Other Cowboy Stars – Johnny Mack Brown in “Law Men”

September 9, 2008

As part of my ongoing efforts to familiarize myself with the other Cowboy Stars of Charles Starrett’s day, I watched the 1944 Johnny Mack Brown vehicle “Law Men”.

I know that Johnny Mack Bown’s hometown of Dothan, Alabama has an annual film festival dedicated to him. I’m also sure that there exists my counter-part in the world of Johnny Mack Brown fandom, who is equally puzzled by my myopic devotion to Charles Starrett.  However, admittedly having only seen one of his films, I don’t yet see the draw.

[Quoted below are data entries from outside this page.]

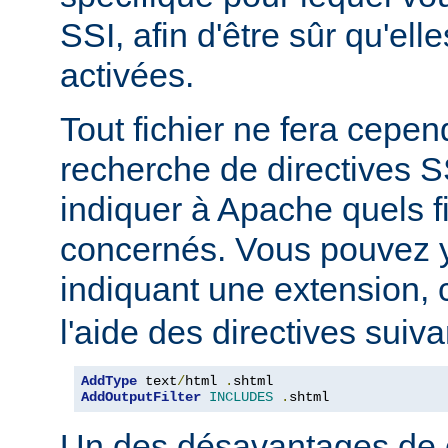
SSI, afin d'être sûr qu'ell
activées.
Tout fichier ne fera cepen
recherche de directives 
indiquer à Apache quels f
concernés. Vous pouvez y
indiquant une extension
l'aide des directives suiva
AddType
 text
/
html 
.
AddOutputFilter
INCLUDES
.
shtml
Un des désavantages de 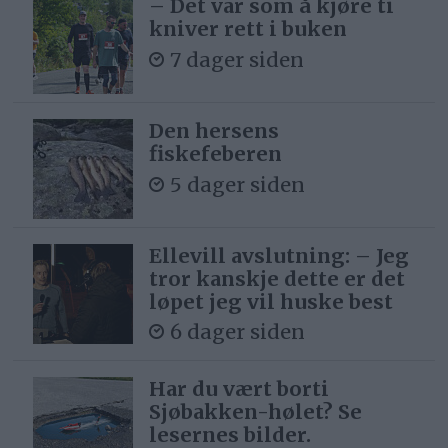
– Det var som å kjøre ti
kniver rett i buken
7 dager siden
Den hersens
fiskefeberen
5 dager siden
Ellevill avslutning: – Jeg
tror kanskje dette er det
løpet jeg vil huske best
6 dager siden
Har du vært borti
Sjøbakken-hølet? Se
lesernes bilder.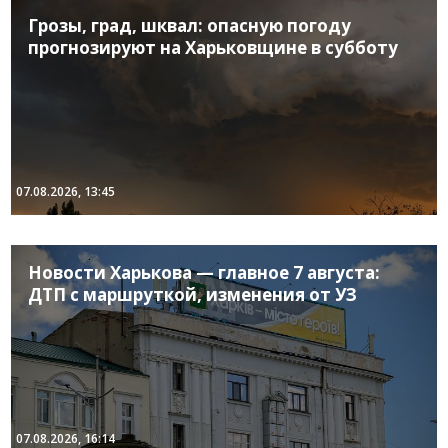
Грозы, град, шквал: опасную погоду
прогнозируют на Харьковщине в субботу
07.08.2026, 13:45
Новости Харькова — главное 7 августа:
ДТП с маршруткой, изменения от УЗ
07.08.2026, 16:14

The two were friends, as evidenced by the auto accident they suffered together while on a duck hunting trip in 1944 (see blog entry “Auto Accident of ’44”)  And no wonder. They shared a lot in common.  They both made nearly 170 films, with the second half of their careers dominated by Western roles.   They were both football players in college (though Johnny was a much bigger star on the field than Charley ever was.)  They both appear to have been family men.

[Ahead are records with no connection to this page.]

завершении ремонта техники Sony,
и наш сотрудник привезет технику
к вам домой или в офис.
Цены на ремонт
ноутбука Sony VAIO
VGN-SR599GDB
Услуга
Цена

Johnny Mack Brown even has his own Smiley, Raymond Hatton.  They did fifty-one films together.

The similarities end there.  JMB is stocky with a heavy face.  In this, he wears dusty, lived-in looking clothes.  He is very deliberate in his movement and diction; he moves and speaks like you would expect a big man to move and speak.

“Law Men” features a lot of quick draws, but very little riding, and no fist-a-cuffs at all.  Familiar plot: the banker who is secretly running the gang of bank robbers so he can foreclose on all the cattle owners.   The director, Lambert Hillyer, even directed six of Charley’s films, including the 1940 “Durango Kid.”

This Monarch film has a lower budget, and is slower paced, than Charley’s films of this time.  There are some real cruddy actors in a few of the supportive roles — late with lines, flat readings.

Raymond Hatton’s clowning is pretty subdued and, compared to Smiley, low-key.  He’s also pretty smart and tough.  In “Law Men”, I would say that he got more screen time than top-billed Johnny Mack Brown.

I’m sure I’ll revisit some of Johnny Mack Brown’s other films.  Any suggestions?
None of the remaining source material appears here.